**Your assignment:** Repeat the listing that follows exactly. Pictures are not part of the copy.
^^^^^^^^
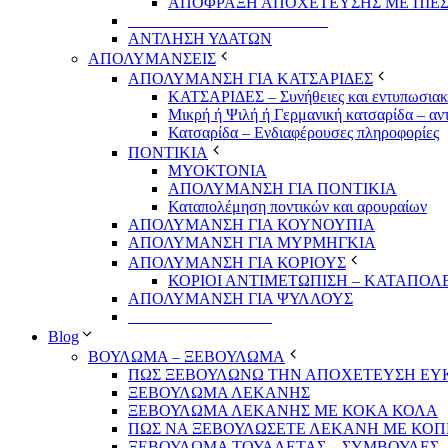
ΑΠΟΦΡΑΞΗ ΑΠΟΧΕΤΕΥΣΗΣ ΜΕ ΠΙΕΣ
_________________________
ΑΝΤΛΗΣΗ ΥΔΑΤΩΝ
ΑΠΟΛΥΜΑΝΣΕΙΣ
ΑΠΟΛΥΜΑΝΣΗ ΓΙΑ ΚΑΤΣΑΡΙΔΕΣ
ΚΑΤΣΑΡΙΔΕΣ – Συνήθειες και εντυπωσιακέ
Μικρή ή Ψιλή ή Γερμανική κατσαρίδα – αν
Κατσαρίδα – Ενδιαφέρουσες πληροφορίες
ΠΟΝΤΙΚΙΑ
ΜΥΟΚΤΟΝΙΑ
ΑΠΟΛΥΜΑΝΣΗ ΓΙΑ ΠΟΝΤΙΚΙΑ
Καταπολέμηση ποντικών και αρουραίων
ΑΠΟΛΥΜΑΝΣΗ ΓΙΑ ΚΟΥΝΟΥΠΙΑ
ΑΠΟΛΥΜΑΝΣΗ ΓΙΑ ΜΥΡΜΗΓΚΙΑ
ΑΠΟΛΥΜΑΝΣΗ ΓΙΑ ΚΟΡΙΟΥΣ
ΚΟΡΙΟΙ ΑΝΤΙΜΕΤΩΠΙΣΗ – ΚΑΤΑΠΟ
ΑΠΟΛΥΜΑΝΣΗ ΓΙΑ ΨΥΛΛΟΥΣ
__________________
Blog
ΒΟΥΛΩΜΑ – ΞΕΒΟΥΛΩΜΑ
ΠΩΣ ΞΕΒΟΥΛΩΝΩ ΤΗΝ ΑΠΟΧΕΤΕΥΣΗ ΕΥ
ΞΕΒΟΥΛΩΜΑ ΛΕΚΑΝΗΣ
ΞΕΒΟΥΛΩΜΑ ΛΕΚΑΝΗΣ ΜΕ ΚΟΚΑ ΚΟΛΑ
ΠΩΣ ΝΑ ΞΕΒΟΥΛΩΣΕΤΕ ΛΕΚΑΝΗ ΜΕ ΚΟ
ΞΕΒΟΥΛΩΜΑ ΤΟΥΑΛΕΤΑΣ – ΣΥΜΒΟΥΛΕΣ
^^^^^^^^
**Output of the task:**
ΑΠΟΦΡΑΞΗ ΑΠΟΧΕΤΕΥΣΗΣ ΜΕ ΠΙΕΣ
_________________________
ΑΝΤΛΗΣΗ ΥΔΑΤΩΝ
ΑΠΟΛΥΜΑΝΣΕΙΣ
ΑΠΟΛΥΜΑΝΣΗ ΓΙΑ ΚΑΤΣΑΡΙΔΕΣ
ΚΑΤΣΑΡΙΔΕΣ – Συνήθειες και εντυπωσιακέ
Μικρή ή Ψιλή ή Γερμανική κατσαρίδα – αν
Κατσαρίδα – Ενδιαφέρουσες πληροφορίες
ΠΟΝΤΙΚΙΑ
ΜΥΟΚΤΟΝΙΑ
ΑΠΟΛΥΜΑΝΣΗ ΓΙΑ ΠΟΝΤΙΚΙΑ
Καταπολέμηση ποντικών και αρουραίων
ΑΠΟΛΥΜΑΝΣΗ ΓΙΑ ΚΟΥΝΟΥΠΙΑ
ΑΠΟΛΥΜΑΝΣΗ ΓΙΑ ΜΥΡΜΗΓΚΙΑ
ΑΠΟΛΥΜΑΝΣΗ ΓΙΑ ΚΟΡΙΟΥΣ
ΚΟΡΙΟΙ ΑΝΤΙΜΕΤΩΠΙΣΗ – ΚΑΤΑΠΟ
ΑΠΟΛΥΜΑΝΣΗ ΓΙΑ ΨΥΛΛΟΥΣ
__________________
Blog
ΒΟΥΛΩΜΑ – ΞΕΒΟΥΛΩΜΑ
ΠΩΣ ΞΕΒΟΥΛΩΝΩ ΤΗΝ ΑΠΟΧΕΤΕΥΣΗ ΕΥ
ΞΕΒΟΥΛΩΜΑ ΛΕΚΑΝΗΣ
ΞΕΒΟΥΛΩΜΑ ΛΕΚΑΝΗΣ ΜΕ ΚΟΚΑ ΚΟΛΑ
ΠΩΣ ΝΑ ΞΕΒΟΥΛΩΣΕΤΕ ΛΕΚΑΝΗ ΜΕ ΚΟ
ΞΕΒΟΥΛΩΜΑ ΤΟΥΑΛΕΤΑΣ – ΣΥΜΒΟΥΛΕΣ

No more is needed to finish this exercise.